(WHAT YOU WILL DO):
Your answer must be an exact transcription of the lines from the line with "primeira coisa que" through the final line of the data.

(Data records):
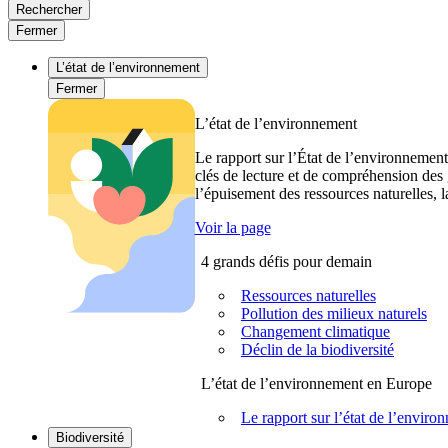
Rechercher
Fermer
L’état de l’environnement
Fermer
L’état de l’environnement
Le rapport sur l’État de l’environnement
clés de lecture et de compréhension des 
l’épuisement des ressources naturelles, l
Voir la page
4 grands défis pour demain
Ressources naturelles
Pollution des milieux naturels
Changement climatique
Déclin de la biodiversité
L’état de l’environnement en Europe
Le rapport sur l’état de l’envi
Biodiversité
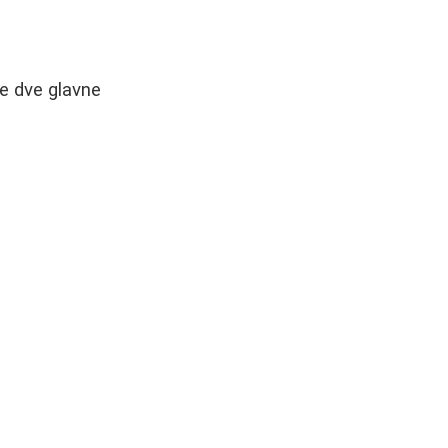
je dve glavne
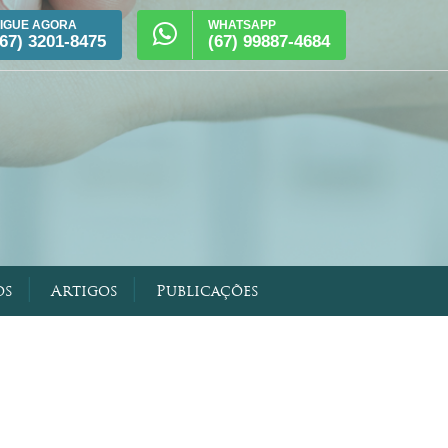
LIGUE AGORA
WHATSAPP
(67) 3201-8475
(67) 99887-4684
|
|
os
Artigos
Publicações
obiológica
 Intervencionista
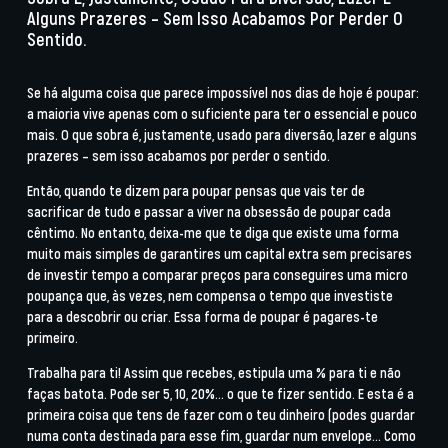
Alguns Prazeres – Sem Isso Acabamos Por Perder O
Sentido.
Se há alguma coisa que parece impossível nos dias de hoje é
poupar
:
a maioria vive apenas com o suficiente para ter o essencial e pouco
mais. O que sobra é, justamente, usado para diversão, lazer e alguns
prazeres – sem isso acabamos por perder o sentido.
Então, quando te dizem para poupar pensas que vais ter de
sacrificar de tudo e passar a viver na obsessão de poupar cada
cêntimo. No entanto, deixa-me que te diga que existe uma forma
muito mais simples de garantires um capital extra sem precisares
de investir tempo a comparar preços para conseguires uma micro
poupança que, às vezes, nem compensa o tempo que investiste
para a descobrir ou criar. Essa forma de poupar é
pagares-te
primeiro
.
Trabalha para ti! Assim que recebes, estipula uma % para ti e não
faças batota. Pode ser 5, 10, 20%… o que te fizer sentido. E esta é a
primeira coisa que tens de fazer com o teu dinheiro (podes guardar
numa conta destinada para esse fim, guardar num envelope… Como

(ANSWER TO THIS TASK):
primeira coisa que tens de fazer com o teu dinheiro (podes guardar
numa conta destinada para esse fim, guardar num envelope… Como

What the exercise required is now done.